Tuesday, December 21, 2010

Christmas Points Us Toward Our True Home

Keeping Christmas is very much about valuing home and hearth, and that is a truth that even your basic, mostly housebroken, pagan understands.

A pox, by the way, on businesses, other than those who truly have no choice, who choose to stay open on Christmas supposedly for the convenience of the consumer. They should think more highly both of their own employees and of their customers. Their employees deserve better of them. And customers idiotic enough to be running about on Christmas Day shouldn’t be encouraged in such idiocy.

One of the many things I love about Christmas Day is that most of us have enough sense to treasure the precious time with our families. Yes, there’s some travel going on even on Christmas morning. But not much. Less than ever, in fact. And what little movement you’ll see happening on the roads on Christmas morning is travel being undertaken specifically so folks can be with family.

It’s rather remarkable. Even as a small child, I remember noticing it. The silence in the neighborhood. The surprising, and lovely, stillness.

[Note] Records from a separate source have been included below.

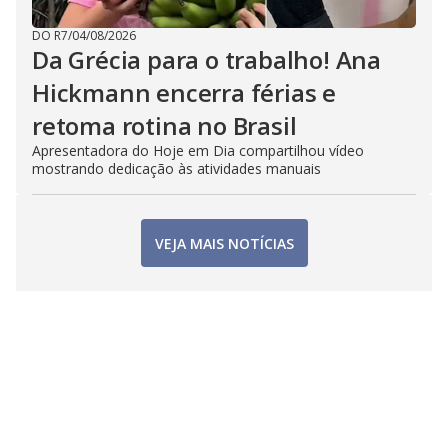
DO R7
/
04/08/2026
Da Grécia para o trabalho! Ana
Hickmann encerra férias e
retoma rotina no Brasil
Apresentadora do Hoje em Dia compartilhou vídeo
mostrando dedicação às atividades manuais
VEJA MAIS NOTÍCIAS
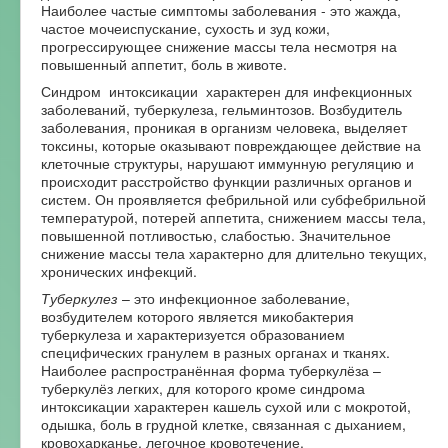
Наиболее частые симптомы заболевания - это жажда,
частое мочеиспускание, сухость и зуд кожи,
прогрессирующее снижение массы тела несмотря на
повышенный аппетит, боль в животе.
Синдром интоксикации характерен для инфекционных
заболеваний, туберкулеза, гельминтозов. Возбудитель
заболевания, проникая в организм человека, выделяет
токсины, которые оказывают повреждающее действие на
клеточные структуры, нарушают иммунную регуляцию и
происходит расстройство функции различных органов и
систем. Он проявляется фебрильной или субфебрильной
температурой, потерей аппетита, снижением массы тела,
повышенной потливостью, слабостью. Значительное
снижение массы тела характерно для длительно текущих,
хронических инфекций.
Туберкулез
– это инфекционное заболевание,
возбудителем которого является микобактерия
туберкулеза и характеризуется образованием
специфических гранулем в разных органах и тканях.
Наиболее распространённая форма туберкулёза –
туберкулёз легких, для которого кроме синдрома
интоксикации характерен кашель сухой или с мокротой,
одышка, боль в грудной клетке, связанная с дыханием,
кровохарканье, легочное кровотечение.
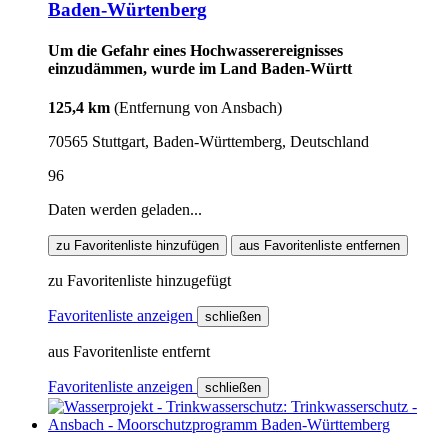
Baden-Würtenberg
Um die Gefahr eines Hochwasserereignisses
einzudämmen, wurde im Land Baden-Württ
125,4 km
(Entfernung von Ansbach)
70565 Stuttgart, Baden-Württemberg, Deutschland
96
Daten werden geladen...
zu Favoritenliste hinzufügen
aus Favoritenliste entfernen
zu Favoritenliste hinzugefügt
Favoritenliste anzeigen
schließen
aus Favoritenliste entfernt
Favoritenliste anzeigen
schließen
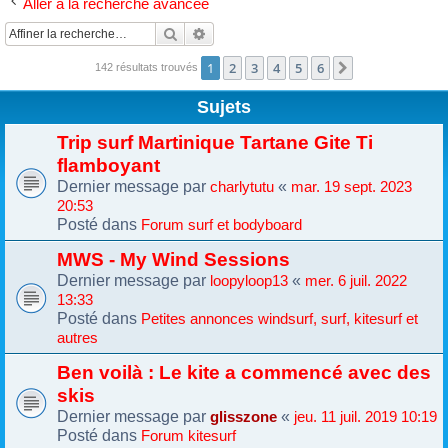
Aller à la recherche avancée
Rechercher
Recherche avancée
1
2
3
4
5
6
Suivante
142 résultats trouvés
Sujets
Trip surf Martinique Tartane Gite Ti
flamboyant
Dernier message par
«
charlytutu
mar. 19 sept. 2023
20:53
Posté dans
Forum surf et bodyboard
MWS - My Wind Sessions
Dernier message par
«
loopyloop13
mer. 6 juil. 2022
13:33
Posté dans
Petites annonces windsurf, surf, kitesurf et
autres
Ben voilà : Le kite a commencé avec des
skis
Dernier message par
«
glisszone
jeu. 11 juil. 2019 10:19
Posté dans
Forum kitesurf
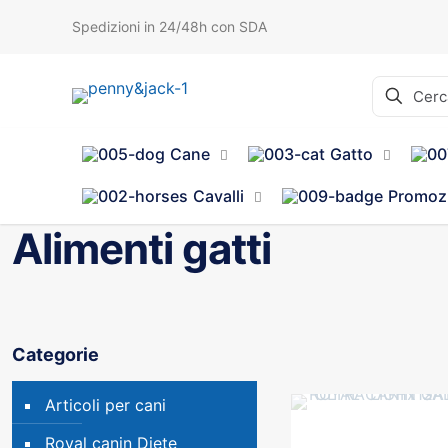
Spedizioni in 24/48h con SDA
Cane
Gatto
Cavalli
Promoz
Alimenti gatti
Categorie
Articoli per cani
Royal canin Diete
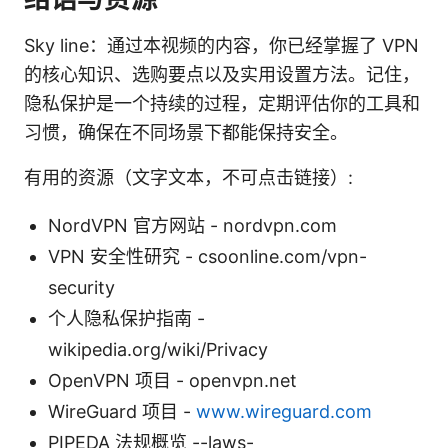
Sky line：通过本视频的内容，你已经掌握了 VPN
的核心知识、选购要点以及实用设置方法。记住，
隐私保护是一个持续的过程，定期评估你的工具和
习惯，确保在不同场景下都能保持安全。
有用的资源（文字文本，不可点击链接）:
NordVPN 官方网站 - nordvpn.com
VPN 安全性研究 - csoonline.com/vpn-
security
个人隐私保护指南 -
wikipedia.org/wiki/Privacy
OpenVPN 项目 - openvpn.net
WireGuard 项目 -
www.wireguard.com
PIPEDA 法规概览 --laws-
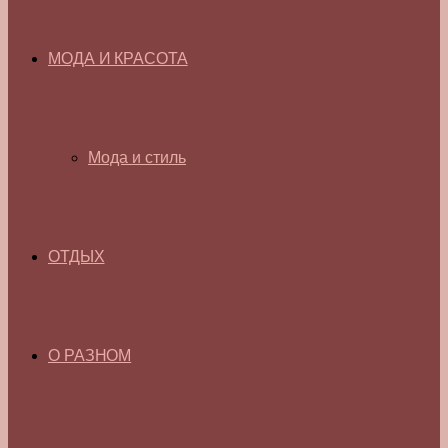
МОДА И КРАСОТА
Мода и стиль
ОТДЫХ
О РАЗНОМ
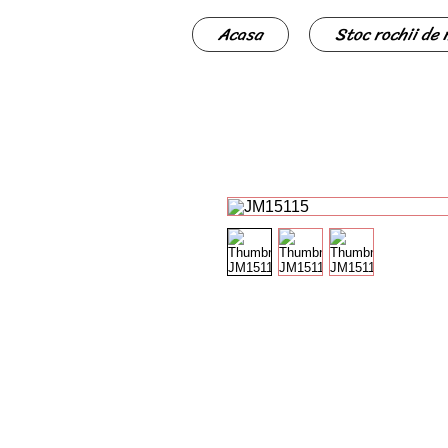
Acasa
Stoc rochii de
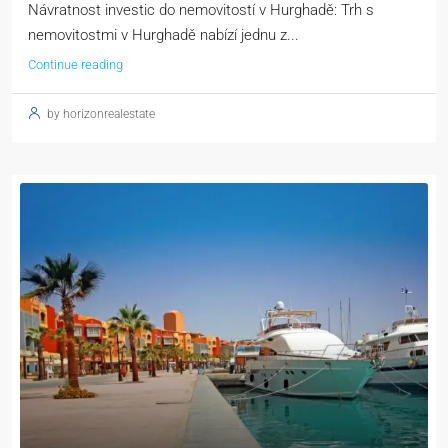
Návratnost investic do nemovitostí v Hurghadě: Trh s
nemovitostmi v Hurghadě nabízí jednu z...
Continue reading
by horizonrealestate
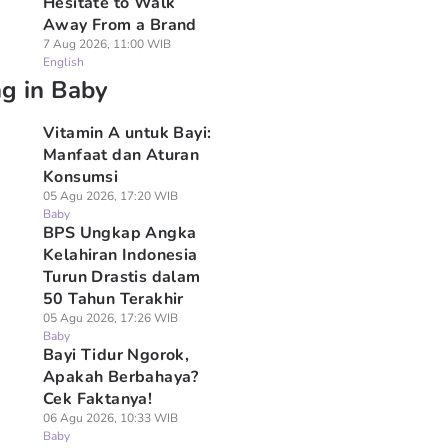
Hesitate to Walk
Away From a Brand
7 Aug 2026, 11:00 WIB
English
ng in Baby
Vitamin A untuk Bayi:
Manfaat dan Aturan
Konsumsi
05 Agu 2026, 17:20 WIB
Baby
BPS Ungkap Angka
Kelahiran Indonesia
Turun Drastis dalam
50 Tahun Terakhir
05 Agu 2026, 17:26 WIB
Baby
Bayi Tidur Ngorok,
Apakah Berbahaya?
Cek Faktanya!
06 Agu 2026, 10:33 WIB
Baby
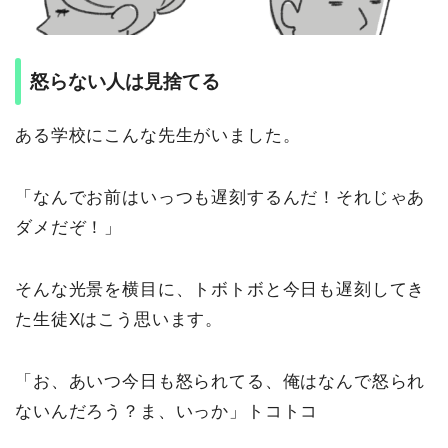
怒らない人は見捨てる
ある学校にこんな先生がいました。
「なんでお前はいっつも遅刻するんだ！それじゃあ
ダメだぞ！」
そんな光景を横目に、トボトボと今日も遅刻してき
た生徒Xはこう思います。
「お、あいつ今日も怒られてる、俺はなんで怒られ
ないんだろう？ま、いっか」トコトコ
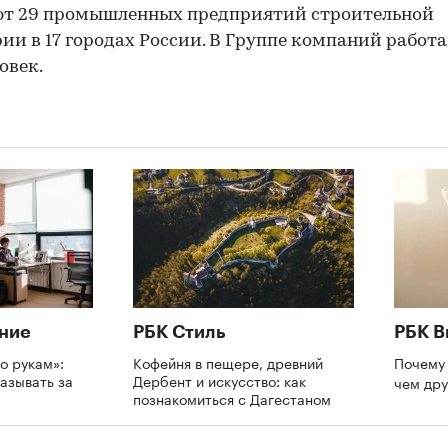
ют 29 промышленных предприятий строительной
ии в 17 городах России. В Группе компаний работ
овек.
ние
РБК Стиль
РБК В
о рукам»:
Кофейня в пещере, древний
Почему 
азывать за
Дербент и искусство: как
чем др
познакомиться с Дагестаном
и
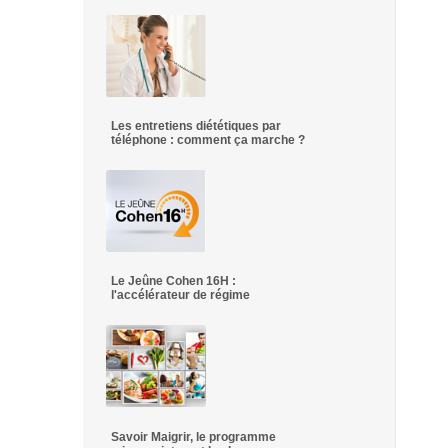
Les entretiens diététiques par
téléphone : comment ça marche ?
Le Jeûne Cohen 16H :
l'accélérateur de régime
Savoir Maigrir, le programme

If you step out your door on Christmas morning, you’ll probably see hardly anybody at all. Why? Well, again, even the most frenetic and hyperactive of us knows deep down that Christmas morning is a time to be inside with those we hold most dear. Even those who don’t hold Christmas Day holy for the best Reason, know it’s “holy” family time that should be left undisturbed. The phone won’t ring much, hardly at all, on Christmas morning, and when it does, you can bet the call or message will be from folks you love the most.

Oh, we’ll all start to venture out again. By Christmas afternoon, kids will be out on the driveway trying out their new bicycles or tricycles or skateboards or electric cars, playing with all sorts of new toys, and running through scads of batteries, learning how to work the new games and gadgets.

But the morning at least will be remarkably quiet, centered around home and hearth.

G. K. Chesterton once wrote of the paradox in his “Christmas Poem:” It’s when we come to Bethlehem in our hearts, to the stable where Mary and the baby homeless lay, that’s when we come truly “home”: “Only where He was homeless / Are you and I at home.”

Only when we seek Him, find Him, worship Him, do we find that we’ve come truly Home,

To an older place than Eden
And a taller town than Rome.
To the end of the way of the wandering star,
To the things that cannot be and that are,
To the place where God was homeless
And all men are at home.

Home. It’s the best place to be. The Christ of Christmas points us to our true Home.